ENTREVISTA

“O BRASIL TINHA PRAZOS E NÃO CUMPRIU”

O tenente-coronel Marcos César Pontes, 43 anos, operou oito pesquisas brasileiras a bordo da Estação Espacial Internacional (ISS, na sigla em inglês). Em palestra ontem na UFPE, ele falou sobre a experiência e disse que vai voltar ao espaço.

JORNAL DO COMMERCIO – Dos experimentos que o senhor conduziu, qual teve melhor resultado?
MARCOS CÉSAR PONTES – Ainda não recebi o relatório com o resultado das pesquisas, mas a mais interessante de se ver foi a do Cempra (Centro de Pesquisas Renato Archer, do MCT). Era uma mistura de proteínas que reagiam em ambiente de microgravidade e ficavam florescentes. E eu estava com uma câmara de alta resolução lá para registrar. Os outros eu não consegui ver nada e estou super curioso para saber.


JC – O senhor projetou uma peça para a ISS. Chegou a vê-la funcionar?
PONTES – Não. Os protótipos ainda estão sendo trabalhados pelo Senai-SP e a Agência Espacial Brasileira (AEB) está em conversação com a Nasa. Em breve haverá uma reunião em Huston sobre isso. Estou há oito anos neste projeto esperando que minha peça brasileira chegue lá. É bom lembrar que a participação brasileira não se resume à produção de peças. Por trás disso há todo um desenvolvimento da indústria nacional, que se qualificará para vender tecnologia de uma vez só para os 15 países que fazem parte da ISS, além do Brasil.


JC – Por que a Aeronáutica colocou o senhor na reserva? Tem a ver com as denúncias de que cobrava para realizar palestras e vendia suvenires pelo seu site na internet?
PONTES – Lógico que não. Isso foi uma decisão do Comando da Aeronáutica porque a FAB tinha um acordo com a AEB para me manter em Houston, nos Estados Unidos, até quando tivesse perspectiva de vôo. Terminado o vôo, este acordo acabou. Foi justamente numa época em que o meu trabalho em Houston se fez necessário para ajudar na negociação entre a AEB e a Nasa em relação à ISS. Tínhamos 33 peças e cedemos 27. O Brasil tinha prazo para cumprir e não cumpriu. A Nasa, então, começou a passar os projetos para a indústria americana.
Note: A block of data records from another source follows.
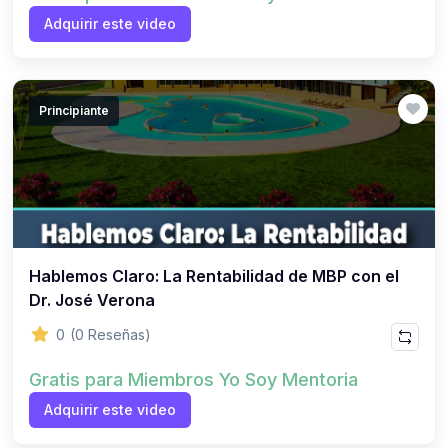
Adquirir este video
Principiante
Hablemos Claro: La Rentabilidad de MBP con el
Dr. José Verona
0
(0 Reseñas)
Gratis para Miembros Yo Soy Mentoria
Adquirir este video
JC – Depois do vôo, qual sua participação no programa espacial brasileiro?
PONTES – Minha missão agora é tentar aplicar um modelo mais novo de relacionamento de projetos entre os setores público, a exemplo do que tem sido usado nos EUA e no Japão. Não querendo fazer trocadilho com meu nome (risos), mas hoje eu funciono como uma ponte entre o setor privado e os projetos de governo. Estou ainda me ligando ao setor privado – isso está em andamento – mas em breve devo estar vinculado à Fiesp (Federação das Indústrias do Estado de São Paulo), trabalhando em projetos como os do foguete brasileiro VLS e das peças brasileiras para a ISS.